No genetic testing was ordered at this point of the litigation based upon the mother's judicial admission of petitioner's paternity ( see, Wheeler v. Citizens Telecommunication Co. of NY, Inc., 18 AD3d 1002, 1005 [2005];Rahman v. Smith, 40 AD3d 613, 615 [2007] ), and the need to decide the issue of equitable estoppel prior to ordering such tests ( see,Fam. Ct. Act §§ 418[a]; 532[a]; Matter of Shondel J. v. Mark D., 7 NY3d 320, 330 [2006];Matter of Isaiah A.C. v. Faith T., 43 AD3d 1048 [2007];Matter of Marilene S. at 1036).
Subsequent to Michael's birth and until the end of 2009, a period of 17 months, Mr. H. testified that he telephoned the mother “once or twice” in an attempt to visit his son, but that the mother or grandmother subsequently changed number of the home telephone. Mr. M. also testified that he made attempts to visit Michael “at least five times”, but that he was not allowed access to the child “because of a confrontation” he had with the mother. Mr. M. explained that after visiting Michael soon after the child's birth, the next time he attempted to visit Michael was during the spring of 2009 when he went to the home of the maternal grandmother. According to Mr. M., after he arrived at the grandmother's home he “was told to leave and he went home.”

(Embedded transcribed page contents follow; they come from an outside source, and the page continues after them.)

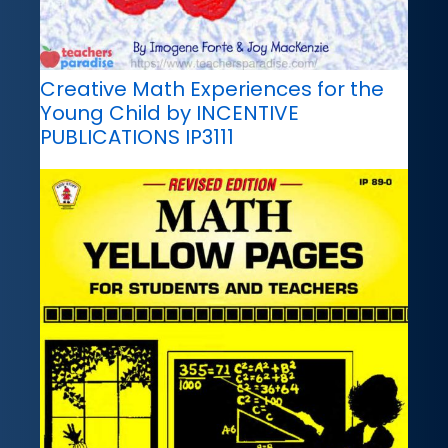
Creative Math Experiences for the
Young Child by INCENTIVE
PUBLICATIONS IP3111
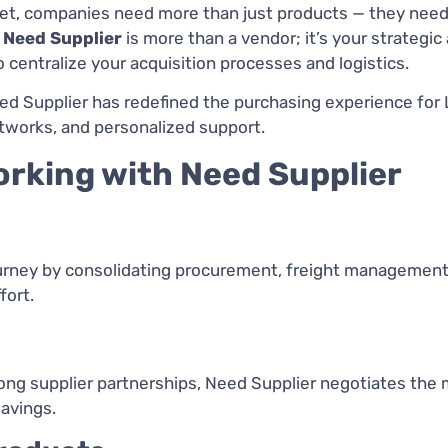
ket, companies need more than just products — they nee
.
Need Supplier
is more than a vendor; it’s your strategic 
entralize your acquisition processes and logistics.
ed Supplier has redefined the purchasing experience for 
tworks, and personalized support.
rking with Need Supplier
urney by consolidating procurement, freight management, 
fort.
ng supplier partnerships, Need Supplier negotiates the 
avings.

On another occasion in mid–2010, Mr. M. went to the home of the grandmother and he ended up in an argument with the grandmother and a man who he saw with the mother, who he subsequently learned was Daniel H. According to petitioner, he subsequently learned that Ms. H. was involved in a relationship with Daniel H., although he did not state when or how he acquired that information. In addition, Mr. M. testified that he would send e-mails to Ms. H. on asomewhat regular basis inquiring about Michael and seeking to visit the child. He recalled that on more than one occasion in 2011 and 2012 Ms. H. responded to him and wrote that Mr. H. was the father of her child. According to Mr. M., he did not believe the mother's claim that Daniel H. was the father of the child “because I was with [her] during the nine months of her pregnancy”, which appears to have preceded the mother's involvement with Daniel H.. On other occasions, Ms. H. would reply and would write that Mr. M. “was not capable of being a father to the child”, although neither witness explained the exact meaning of that comment.

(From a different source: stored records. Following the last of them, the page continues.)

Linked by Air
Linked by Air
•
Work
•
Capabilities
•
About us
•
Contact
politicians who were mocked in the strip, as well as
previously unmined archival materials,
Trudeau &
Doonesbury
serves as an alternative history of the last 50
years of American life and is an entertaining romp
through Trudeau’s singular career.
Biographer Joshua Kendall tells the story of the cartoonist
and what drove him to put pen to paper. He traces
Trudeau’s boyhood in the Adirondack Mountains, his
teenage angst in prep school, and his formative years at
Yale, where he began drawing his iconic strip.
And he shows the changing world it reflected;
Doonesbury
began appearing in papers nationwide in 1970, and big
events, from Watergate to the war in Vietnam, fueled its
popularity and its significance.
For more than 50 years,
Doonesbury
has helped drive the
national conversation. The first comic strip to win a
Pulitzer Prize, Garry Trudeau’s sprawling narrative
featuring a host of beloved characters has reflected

Petitioner testified that most of his attempts to visit Michael coincided with holidays and birthdays, and he also indicated that he telephoned the grandmother's residence on four to six different occasions to request that he be allowed to see the child. On one apparently unannounced visit to the grandmother's home, Mr. M. was accompanied “by friends” and on another occasion, he was accompanied “by his father”, but he did see the child on either occasion. Mr. M. recalled that at some point, the mother “changed her telephone number” so that he could not call her or members of her family to request access to the child.
Petitioner claimed that in addition to attempting to visit the child, making telephone calls to the grandmother's residence, and sending e-mails to the child's mother, he also sent multiple text messages to the mother's cell phone. These text messages also inquired about Michael and expressed the desire of Mr. M. to visit with him. Mr. M. testified that he also mailed five letters to the mother at the maternal grandmother's home in 2010, and he also mailed “gifts, clothing, and toys” for his son to the home. Mr. M. also claimed that he mailed a number of letters to the mother at the grandmother's home. Some of these letters contained checks for a sum of money to be used for the child, and at the times that he was working, he usually enclosed $100.00 every two to four weeks for Michael's support. The text messages and letters sent to Ms. H. were ignored, and the checks sent for the support of Michael were never cashed.
Although petitioner was clearly aware that he could employ the process of the Family Court in order to seek to assert his parental rights to the child, when he was questioned why he never followed through on the five prior paternity proceedings, he stated that “I had to work on days cases were dismissed for lack of my appearance”, but he also contradicted himself by stating that he was actually present in court on the day that four of the five prior paternity petitions had been dismissed, but that the case was called and dismissed in absentia after he allegedly informed court personnel of his presence. This testimony is internally inconsistent and incredible and the Court credits the mother's testimony that she appeared in court in response to the summonses served upon her, and that to her knowledge, Mr. M. had not been at court on those days.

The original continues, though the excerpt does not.